|Efficient cell-free protein synthesis and its application
The cell-free protein synthesis (or in vitro protein synthesis) is a biosynthesis system of proteins from DNA or mRNA templates using cell extract containing various translation machineries such as ribosome, translation factors, tRNA etc. Comparing to the living cell-based protein synthesis, the cell-free protein synthesis enables; 1) Correct protein folding by controlling the reaction conditions (temperature, redox, addition of co-factors or chaperons), even if the target protein is not able to fold correctly in living cells, 2) Synthesis of toxic proteins, which can not be synthesized in the living cells, 3) Quick synthesis of the target proteins within a few hours, and 4) Use of PCR amplified DNA directly as the templates, thereby the synthesis of various proteins in a high throughput manner. We have attempt even greater efficiency of the cell-free protein synthesis and have established novel screening systems by using it. For example, we have developed a simple method for protein library construction by combining the cell-free system and single-molecule PCR technique (SIMPLEX) and have applied it for creation novel tailor-made enzymes. Moreover, we have also developed an epoch-making method called single-cell RT-PCR-linked in vitro expression (SICREX), which enables the high-throughput generation and screening of monoclonal antibodies.

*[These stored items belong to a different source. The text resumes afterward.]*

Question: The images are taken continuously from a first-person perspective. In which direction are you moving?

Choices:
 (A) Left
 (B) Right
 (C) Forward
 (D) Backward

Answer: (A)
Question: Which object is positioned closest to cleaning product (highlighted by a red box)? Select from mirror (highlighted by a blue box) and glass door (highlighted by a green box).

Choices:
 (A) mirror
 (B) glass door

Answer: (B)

|Enzymatic synthesis of value-added lipids
Almost all the chemical reactions in living cells are catalyzed by enzymes. Enzymes are able to work under mild conditions on specific positions of specific substrates. We are studying the syntheses of useful products by using these excellent enzymesﾕ properties. The current projects deal with the enzymatic syntheses of value-added lipids by lipid-related enzymes such as lipases, phospholipases and etc. Moreover, we are also doing researches on development of new analytical methods of lipids (e.g. HPLC-assisted separation of lipid isomers). These lipid products are of interest for the industrial applications in the fields of food, cosmetics and medicals.

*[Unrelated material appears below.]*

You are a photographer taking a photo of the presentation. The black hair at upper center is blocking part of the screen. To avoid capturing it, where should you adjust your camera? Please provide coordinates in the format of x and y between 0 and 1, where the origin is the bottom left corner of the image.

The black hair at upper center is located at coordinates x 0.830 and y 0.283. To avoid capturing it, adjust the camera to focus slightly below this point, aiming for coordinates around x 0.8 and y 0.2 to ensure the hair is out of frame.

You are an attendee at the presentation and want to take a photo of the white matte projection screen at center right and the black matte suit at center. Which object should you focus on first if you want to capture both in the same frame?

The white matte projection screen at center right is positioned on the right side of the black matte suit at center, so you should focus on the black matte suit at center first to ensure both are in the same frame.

|Development of biomolecular-interaction screening method with emulsion PCR
Recently, many kinds of novel methods have been developed for functional biomolecular selection from “molecular library”. These selection techniques are classified as either “in vivo” or “in vitro”. The in vitro approach which needs not living cell enables rapid and easy-to-use selection. Our laboratory has developed an epoch-making method, solid-phase single-molecule PCR in w/o emulsions. Single-molecule DNA amplifications are carried out on microbeads in w/o emulsions. As a result, hundreds of DNA molecules derived from single-template are immobilized on the each microbead. Thus, by this PCR, DNA library is converted to “beads library” which enables rapid and easy-to-use in vitro selection. By the addition of fluorescent-label protein to the beads library and FACS screening, the “bait protein” interactive-DNA or the “prey protein” coding DNA will be enriched preferentially. The in vitro selection system would be applied to various research fields.

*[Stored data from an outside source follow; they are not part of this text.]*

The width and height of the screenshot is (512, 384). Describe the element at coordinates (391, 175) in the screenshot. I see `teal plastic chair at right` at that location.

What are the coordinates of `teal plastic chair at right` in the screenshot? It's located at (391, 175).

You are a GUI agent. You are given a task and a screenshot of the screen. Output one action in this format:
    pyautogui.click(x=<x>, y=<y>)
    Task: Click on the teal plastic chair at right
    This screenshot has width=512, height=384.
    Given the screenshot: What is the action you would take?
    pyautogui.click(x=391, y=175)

|Genome-wide identification of genes regulated by transcription factors (TFs) by a combinatorial analysis using high-throughput sequencing and bioinformatics
Transcription factors (TFs) are proteins which regulate gene expression. In particular, DNA binding type TFs play a central role in Transcription regulation. We have developed a novel analysis pipeline for genome-wide identification of genes regulated by TFs by a combinatorial analysis using genomic systematic evolution of ligands by exponential enrichment (gSELEX)-Seq, RNA-Seq and bioinformatics. gSELEX-Seq provides the information of in vitro binding sites of a target TF on a genome-wide scale. Conversely, RNA-Seq read out the information of the differentially expressed genes (DEGs) modulated by the target TF in vivo. This analytical pipeline is a robust and versatile system for genome-wide identification of the genes that are regulated by a target TF. Now we are trying the identification of the target genes regulated by various TFs using this system.